Cygnus
Here you can find recipes aimed at different usages of Cygnus, in particular, cygnus-ngsi. We assume you are already familiar with it, but if not, refer to the official documentation.
Instructions on how to prepare your environment to test these recipes are given in the Installation section of the docs.
Some Considerations regarding HA
The first thing to note is that when we talk about high availability while using cygnus, we refer to the availability of data processed by cygnus agents before it's dropped to the final storage solution. So, as you can read from the official documentation, different sinks can give you persistence in different storage solutions (mongodb, mysql, hdfs, etc). Keeping the persisted data in HA mode is a different challenge and the implementation will depend on the used solution. For the case of MongoDB, you can have a look at the MongoDB Replicaset Recipe. So, this recipes will show you how to connect to some backends, but how you manage them is up to you.
Moreover, we will be discussing the deployment of the agent as a single configurable entity. But note that within an agent, there exist multiple available configurations (using single and multiple sources, channels and sinks), as described in Advanced Cygnus Architectures. How you setup those internal advanced architectures and the advantages of each will not be covered here, since this is already discussed in the official documentation.
That being said, in order to deploy Cygnus, we need to understand whether it's a stateless or stateful service. It turns out that source and sink parts of the agent do not persist data, however, the channels do, at least for a short period of time until data is processed and taken out of the channel by the sink[s]. As you can read from Cygnus and Flume's documentation, channels come in the form of MemoryChannel and FileChannel.
It's easy to see that MemoryChannel and Batching has a potential for data loss, for example, in the case when an agent crashes before events were taken out of the channel. In fact, to avoid storage access for each event, Cygnus comes with default values of batch size and batch flush timeouts. As a side note, it'd be nice if this could be dynamically changed according to dynamic demands, but this is an interesting point to investigate at a later point.
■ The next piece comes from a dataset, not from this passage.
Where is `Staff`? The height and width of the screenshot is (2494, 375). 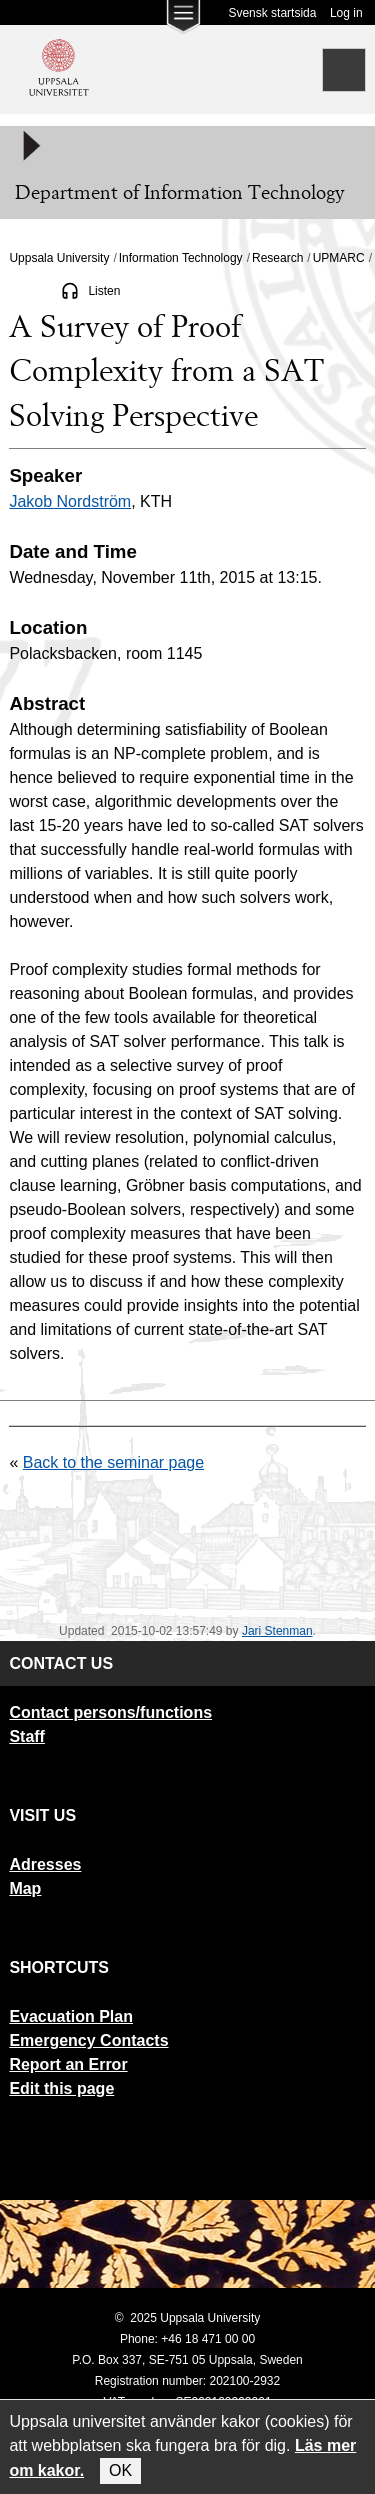 Staff is located at coordinates (27, 1736).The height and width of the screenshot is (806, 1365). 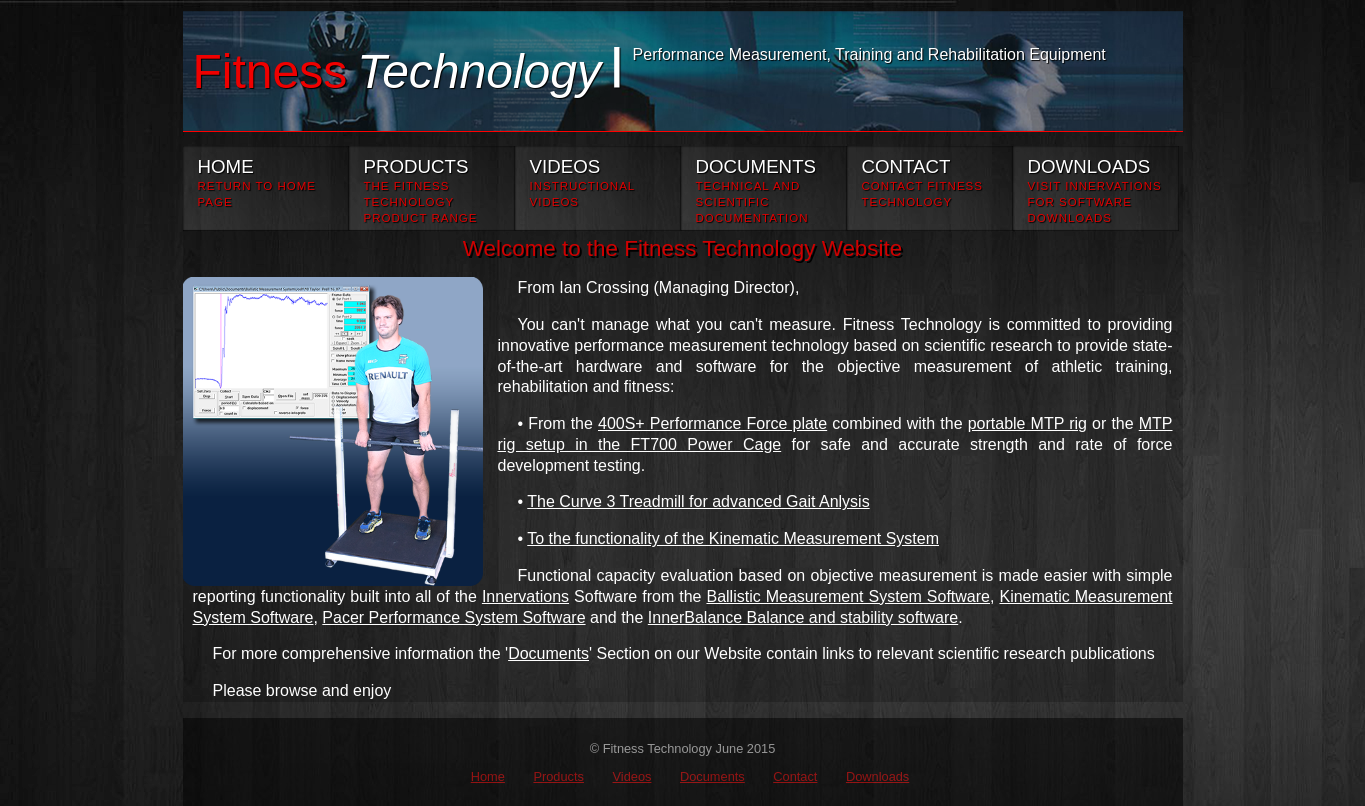 I want to click on To the functionality of the Kinematic Measurement System, so click(x=733, y=538).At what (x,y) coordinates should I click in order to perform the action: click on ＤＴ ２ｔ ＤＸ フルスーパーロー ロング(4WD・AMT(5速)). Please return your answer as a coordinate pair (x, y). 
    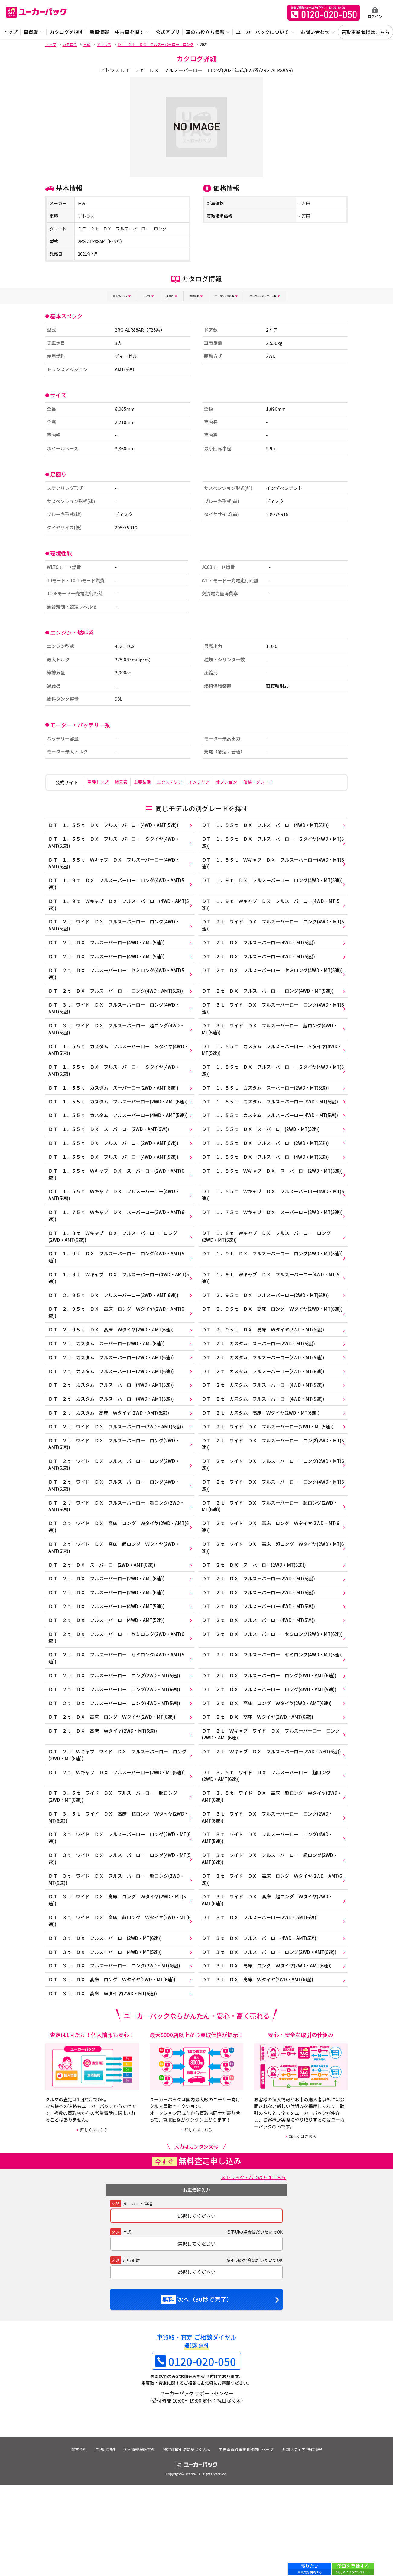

Therefore, the FileChannel could be used, at the cost of a higher latency, to give persistence to the "inflight data" and this way prevent a complete loss if there happens to be a software failure/crash at the agent. Note however that the location of this file within the container and not customizable, hence a container crash will cause those un-flushed values to be lost.
One could explore ways to persist those channels somewhere else, or share channels across different containers. Or maybe looking for Message-based solutions such as Solace to be used at the Channel level. But this of course, would involve some updates to Cygnus which are beyond the scope of this project.